→ **ABOUT THIS TASK**: Pull out every line below holding the word "занятия".

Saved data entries
Segment Open

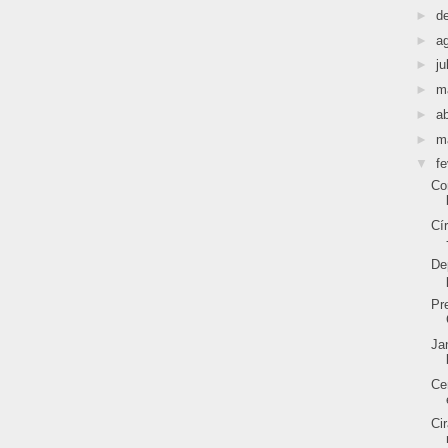
►
d
►
a
►
ju
►
m
►
ab
►
m
▼
fe
Co
Cí
De
Pr
Ja
Ce
Ci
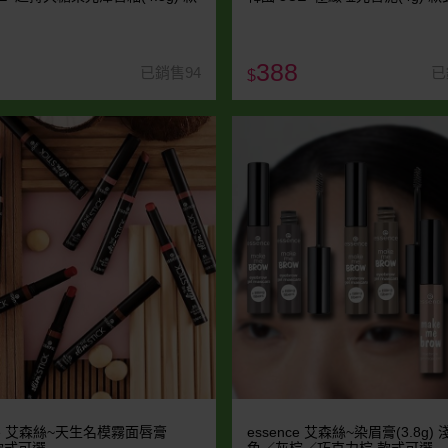
388
已銷售94
已
$
nce 艾森絲~天生名模霧面唇膏
essence 艾森絲~染眉膏(3.8g)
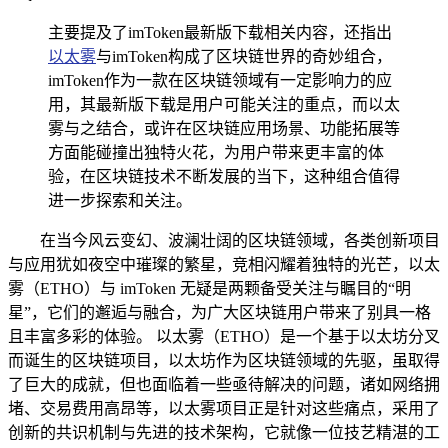
主要提及了imToken最新版下载相关内容，还指出
以太雾
与imToken构成了区块链世界的奇妙组合，
imToken作为一款在区块链领域有一定影响力的应
用，其最新版下载是用户可能关注的重点，而以太
雾与之结合，或许在区块链应用场景、功能拓展等
方面能碰撞出独特火花，为用户带来更丰富的体
验，在区块链技术不断发展的当下，这种组合值得
进一步探索和关注。
在当今风云变幻、波澜壮阔的区块链领域，各类创新项目
与应用犹如夜空中璀璨的繁星，竞相闪耀着独特的光芒，以太
雾（ETHO）与 imToken 无疑是两颗备受关注与瞩目的“明
星”，它们的邂逅与融合，为广大区块链用户带来了别具一格
且丰富多彩的体验。 以太雾（ETHO）是一个基于以太坊分叉
而诞生的区块链项目，以太坊作为区块链领域的先驱，虽取得
了巨大的成就，但也面临着一些亟待解决的问题，诸如网络拥
堵、交易费用高昂等，以太雾项目正是针对这些痛点，采用了
创新的共识机制与先进的技术架构，它就像一位技艺精湛的工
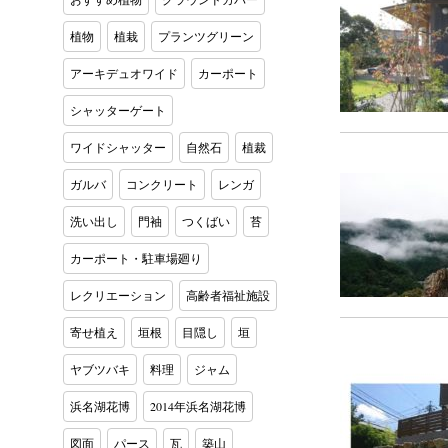
植物
植栽
プランツグリーン
アーキデュオワイド
カーポート
シャッターゲート
ワイドシャッター
自然石
植裁
ガルバ
コンクリート
レンガ
洗い出し
門袖
つくばい
苔
カーポート・駐車場廻り
レクリエーション
高齢者福祉施設
寄せ植え
垣根
目隠し
垣
ヤブツバキ
料理
ジャム
浜名湖花博
2014年浜名湖花博
図面
パース
瓦
築山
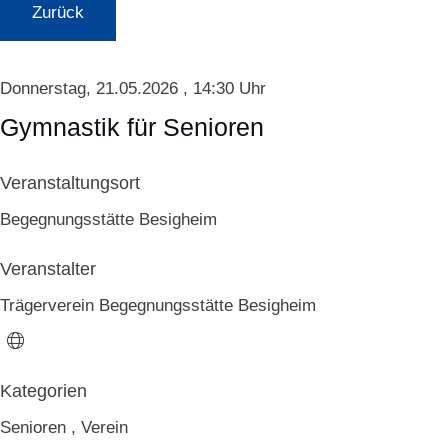
Zurück
Donnerstag, 21.05.2026
, 14:30 Uhr
Gymnastik für Senioren
Veranstaltungsort
Begegnungsstätte Besigheim
Veranstalter
Trägerverein Begegnungsstätte Besigheim
Senioren
,
Verein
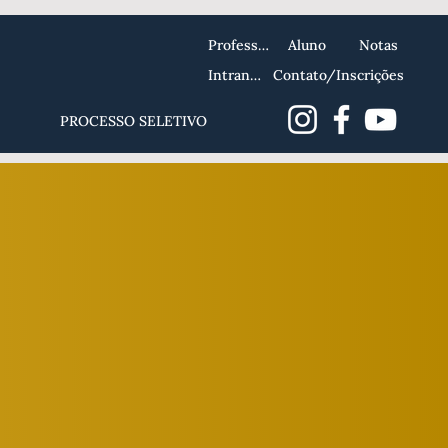
Professor
Aluno
Notas
Intranet
Contato/Inscrições
PROCESSO SELETIVO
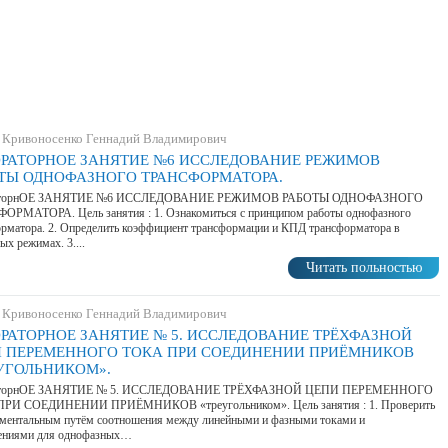
 Кривоносенко Геннадий Владимирович
РАТОРНОЕ ЗАНЯТИЕ №6 ИССЛЕДОВАНИЕ РЕЖИМОВ
ТЫ ОДНОФАЗНОГО ТРАНСФОРМАТОРА.
аторнОЕ ЗАНЯТИЕ №6 ИССЛЕДОВАНИЕ РЕЖИМОВ РАБОТЫ ОДНОФАЗНОГО
ОРМАТОРА. Цель занятия : 1. Ознакомиться с принципом работы однофазного
рматора. 2. Определить коэффициент трансформации и КПД трансформатора в
ых режимах. 3....
Читать польностью
 Кривоносенко Геннадий Владимирович
РАТОРНОЕ ЗАНЯТИЕ № 5. ИССЛЕДОВАНИЕ ТРЁХФАЗНОЙ
 ПЕРЕМЕННОГО ТОКА ПРИ СОЕДИНЕНИИ ПРИЁМНИКОВ
УГОЛЬНИКОМ».
аторнОЕ ЗАНЯТИЕ № 5. ИССЛЕДОВАНИЕ ТРЁХФАЗНОЙ ЦЕПИ ПЕРЕМЕННОГО
РИ СОЕДИНЕНИИ ПРИЁМНИКОВ «треугольником». Цель занятия : 1. Проверить
иментальным путём соотношения между линейными и фазными токами и
ениями для однофазных…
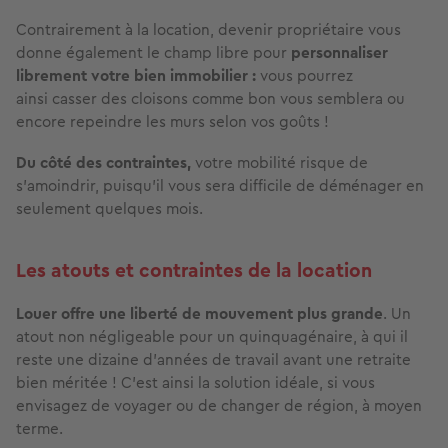
Contrairement à la location, devenir propriétaire vous
donne également le champ libre pour
personnaliser
librement votre bien immobilier :
vous pourrez
ainsi casser des cloisons comme bon vous semblera ou
encore repeindre les murs selon vos goûts !
Du côté des contraintes,
votre mobilité risque de
s’amoindrir, puisqu’il vous sera difficile de déménager en
seulement quelques mois.
Les atouts et contraintes de la location
Louer offre une liberté de mouvement plus grande
. Un
atout non négligeable pour un quinquagénaire, à qui il
reste une dizaine d’années de travail avant une retraite
bien méritée ! C’est ainsi la solution idéale, si vous
envisagez de voyager ou de changer de région, à moyen
terme.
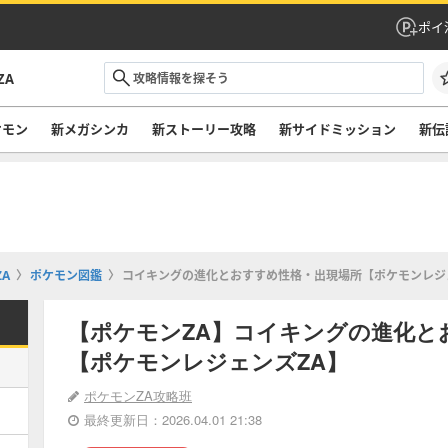
ポイ
ZA
ケモン
新メガシンカ
新ストーリー攻略
新サイドミッション
新伝
A
ポケモン図鑑
コイキングの進化とおすすめ性格・出現場所【ポケモンレジ
【ポケモンZA】コイキングの進化と
【ポケモンレジェンズZA】
ポケモンZA攻略班
最終更新日：2026.04.01 21:38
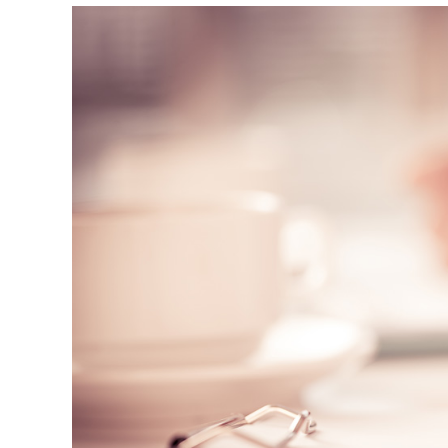
│
智
財
權
顧
問
│
專
利
佈
局
│
美
國
專
利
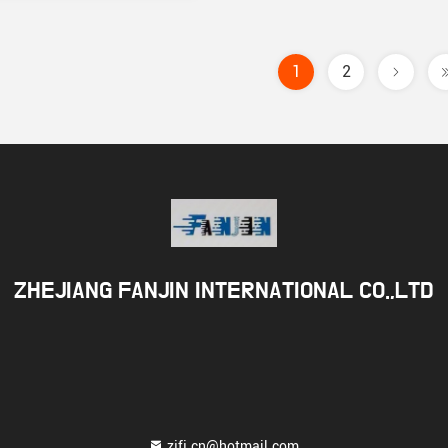
1
2
ZHEJIANG FANJIN INTERNATIONAL CO.,LTD
zjfj.cn@hotmail.com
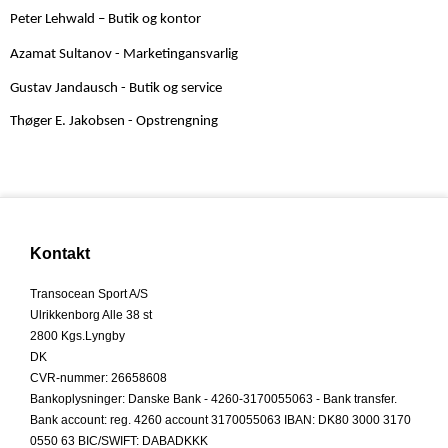
Peter Lehwald – Butik og kontor
Azamat Sultanov - Marketingansvarlig
Gustav Jandausch - Butik og service
Thøger E. Jakobsen - Opstrengning
Kontakt
Transocean Sport A/S
Ulrikkenborg Alle 38 st
2800 Kgs.Lyngby
DK
CVR-nummer
:
26658608
Bankoplysninger
:
Danske Bank - 4260-3170055063 - Bank transfer.
Bank account: reg. 4260 account 3170055063 IBAN: DK80 3000 3170
0550 63 BIC/SWIFT: DABADKKK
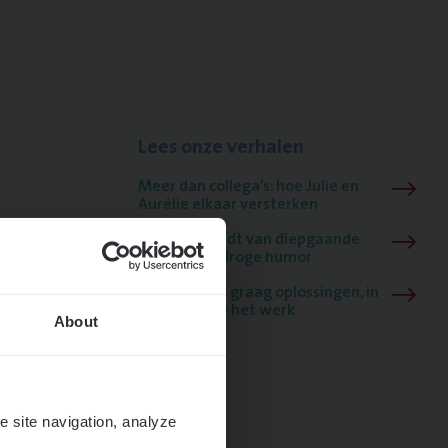
Lees onze verhalen
Meer dan collega’s: hoe Julie en
Aurélie elkaar versterken
Mathias houdt van diepgaande
dossiers én droge humor
Thalia zoekt graag oplossingen, in
games én op het werk
About
e site navigation, analyze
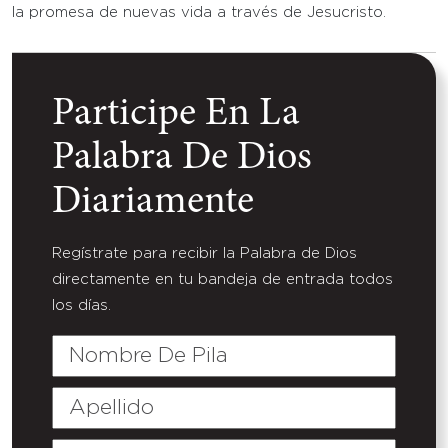
la promesa de nuevas vida a través de Jesucristo.
Participe En La
Palabra De Dios
Diariamente
Regístrate para recibir la Palabra de Dios
directamente en tu bandeja de entrada todos
los días.
Nombre
De
Pila
Apellido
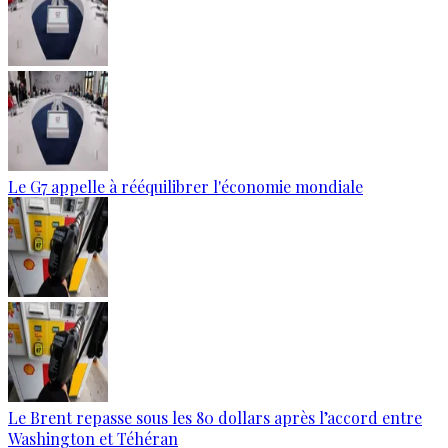
Le G7 appelle à rééquilibrer l'économie mondiale
Le Brent repasse sous les 80 dollars après l’accord entre
Washington et Téhéran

Segment Closed

→ **ANSWER TO THE EXERCISE**:
ОРМАТОРА. Цель занятия : 1. Ознакомиться с принципом работы однофазного
РИ СОЕДИНЕНИИ ПРИЁМНИКОВ «треугольником». Цель занятия : 1. Проверить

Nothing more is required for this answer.